* Study material *
=== Begin Enclosure ===

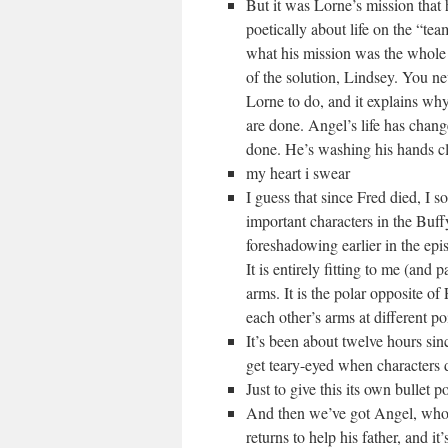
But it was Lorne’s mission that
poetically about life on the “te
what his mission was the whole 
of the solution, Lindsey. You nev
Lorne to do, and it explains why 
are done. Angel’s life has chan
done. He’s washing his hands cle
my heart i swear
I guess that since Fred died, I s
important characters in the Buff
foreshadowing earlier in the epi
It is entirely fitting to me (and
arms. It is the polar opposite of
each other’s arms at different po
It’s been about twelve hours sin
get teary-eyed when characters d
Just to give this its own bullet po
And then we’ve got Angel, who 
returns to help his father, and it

=== End Enclosure ===
=== Begin Enclosure ===

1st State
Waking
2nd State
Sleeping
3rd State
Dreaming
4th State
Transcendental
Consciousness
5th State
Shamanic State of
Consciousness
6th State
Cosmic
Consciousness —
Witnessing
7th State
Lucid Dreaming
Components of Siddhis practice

=== End Enclosure ===
=== Begin Enclosure ===

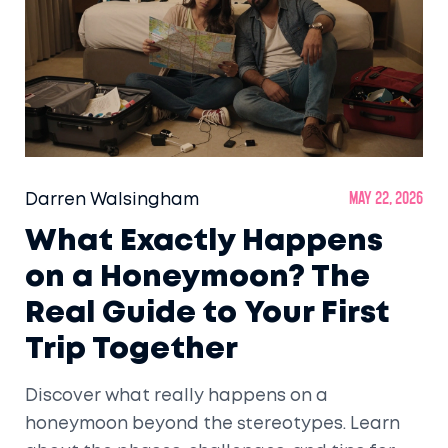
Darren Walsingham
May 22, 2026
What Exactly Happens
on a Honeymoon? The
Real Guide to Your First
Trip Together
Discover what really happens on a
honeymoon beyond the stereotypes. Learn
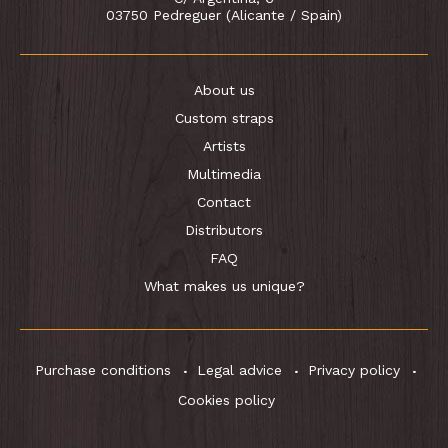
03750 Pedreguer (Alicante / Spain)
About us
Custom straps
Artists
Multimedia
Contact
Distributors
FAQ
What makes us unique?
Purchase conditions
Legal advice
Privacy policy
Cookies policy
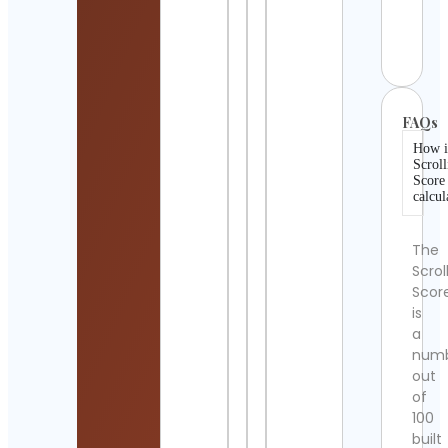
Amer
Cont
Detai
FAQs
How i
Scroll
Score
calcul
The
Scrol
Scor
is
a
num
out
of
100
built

=== End Enclosure ===

* Task goal *
Output, from the data above, the lines from the line with "But it was Lorne’s mission that" to the line with "returns to help his father, and it" exactly as they stand, both ends included and nothing else.

* Response area *
But it was Lorne’s mission that
poetically about life on the “te
what his mission was the whole 
of the solution, Lindsey. You nev
Lorne to do, and it explains why 
are done. Angel’s life has chan
done. He’s washing his hands cle
my heart i swear
I guess that since Fred died, I s
important characters in the Buff
foreshadowing earlier in the epi
It is entirely fitting to me (and
arms. It is the polar opposite of
each other’s arms at different po
It’s been about twelve hours sin
get teary-eyed when characters d
Just to give this its own bullet po
And then we’ve got Angel, who 
returns to help his father, and it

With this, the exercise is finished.